Jewish Women Who Rock

When veteran singer Darlene Love was  inducted into the Rock and Roll Hall of Fame  earlier this year, feminist music fans raised a  collective cheer. Long known to cognoscenti  as a powerful and indelible voice of the  girl group era — that’s Love singing backup  on the Crystals’ “Da Doo Ron Ron” and  the Ronettes’ “Be My Baby” — she  had nevertheless languished  outside the official annals of  rock. Indeed, of 619 individuals  inducted into the Rock and Roll  Hall of Fame, 55 (less than nine  percent) are women.

“Women Who Rock: Vision,  Passion, Power” on  exhibit at the Rock and  Roll Hall of Fame and  Museum in Cleveland  (through February  2012), takes aim at this  erasure of women’s and  girls’ contributions to rock and  roll histories, shining a spotlight on more  than 70 artists, from “foremothers” like  Billie Holiday to contemporary standouts  like Lady Gaga and Janelle Monae. Billed as  the world’s first museum exhibit of its kind,  “Women Who Rock” features a range of fascinating  artifacts, from instruments such  as Wanda Jackson’s Martin D-18 guitar to  costumes — Madonna’s iconic gold bustier  from her 1990 “Blonde Ambition” tour; a  red sequined number worn by gospel-rock  legend Mavis Staples — which shed light  on how women have used self-display for  artistic expression.

Jewish women turn up in unexpected  places here. We learn that Carole King  played a particularly prominent role in the  1960s girl-group era. We discover Florence  Greenberg, a New Jersey housewife who  owned and ran the influential independent  Scepter label, which released hits by  Dionne Warwick and the Shirelles. We find  out about Genya Ravan, born Genyusha  Zelkowitz in Lódz, Poland, in 1940, whose  group, Goldie and the Gingerbreads, broke  barriers in the 1960s when they signed  with Atlantic Records, becoming the first  major-label all-female band whose members  played their own instruments.

And then there are the fun “who knew?”  moments. Like Bette Midler and Carly  Simon, Amy Winehouse — the English soul  singer noted for her big voice and bad-girl  antics — never changed her name. But Pink  (born Alecia Beth Moore), “Mama” Cass  Elliot (born Ellen Naomi Cohen) and Lesley Gore (born Lesley Sue Goldstein) all did.  And who knew that indie music trailblazer  Ani DiFranco, a professed atheist, was born  to a Jewish mother? Or that Marianne  Faithful is the daughter of a half-Jewish (on  the maternal side) Viennese baroness?

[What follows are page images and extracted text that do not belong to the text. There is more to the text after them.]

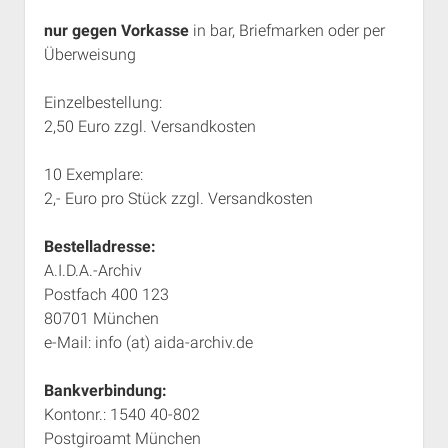
nur gegen Vorkasse
in bar, Briefmarken oder per
Überweisung
Einzelbestellung:
2,50 Euro zzgl. Versandkosten
10 Exemplare:
2,- Euro pro Stück zzgl. Versandkosten
Bestelladresse:
A.I.D.A.-Archiv
Postfach 400 123
80701 München
e-Mail: info (at) aida-archiv.de
Bankverbindung:
Kontonr.: 1540 40-802
Postgiroamt München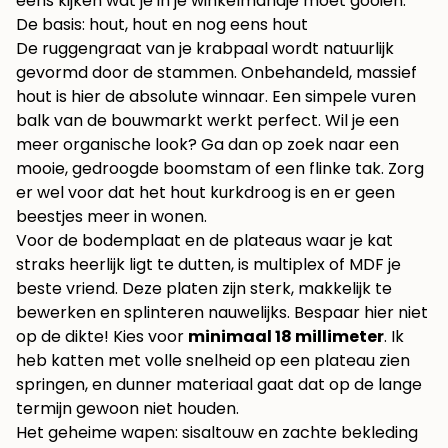
eens kijken wat je in je winkelmandje moet gooien.
De basis: hout, hout en nog eens hout
De ruggengraat van je krabpaal wordt natuurlijk
gevormd door de stammen. Onbehandeld, massief
hout is hier de absolute winnaar. Een simpele vuren
balk van de bouwmarkt werkt perfect. Wil je een
meer organische look? Ga dan op zoek naar een
mooie, gedroogde boomstam of een flinke tak. Zorg
er wel voor dat het hout kurkdroog is en er geen
beestjes meer in wonen.
Voor de bodemplaat en de plateaus waar je kat
straks heerlijk ligt te dutten, is multiplex of MDF je
beste vriend. Deze platen zijn sterk, makkelijk te
bewerken en splinteren nauwelijks. Bespaar hier niet
op de dikte! Kies voor
minimaal 18 millimeter
. Ik
heb katten met volle snelheid op een plateau zien
springen, en dunner materiaal gaat dat op de lange
termijn gewoon niet houden.
Het geheime wapen: sisaltouw en zachte bekleding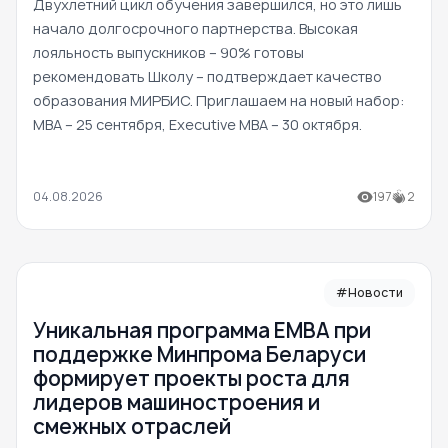
Двухлетний цикл обучения завершился, но это лишь
начало долгосрочного партнерства. Высокая
лояльность выпускников – 90% готовы
рекомендовать Школу – подтверждает качество
образования МИРБИС. Приглашаем на новый набор:
MBA – 25 сентября, Executive MBA – 30 октября.
04.08.2026
197
2
#Новости
Уникальная программа ЕМВА при
поддержке Минпрома Беларуси
формирует проекты роста для
лидеров машиностроения и
смежных отраслей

At its heart, “Women Who Rock” is  about shaking up established narratives,  whether of rock and roll as an expression  of masculine freedom from domesticity or  of the electric guitar as a phallic instrument.  The exhibit’s inclusion of Jewish  women is particularly refreshing given  that the Jewish story in rock and roll music  is so resoundingly masculine. So too does  “Women Who Rock” suggest an alternative  to male-centered accounts of “black-Jewish”  relations. Rock and roll is in its roots an  African American form, but Jewish women  have been on stage and behind the scenes  since its inception.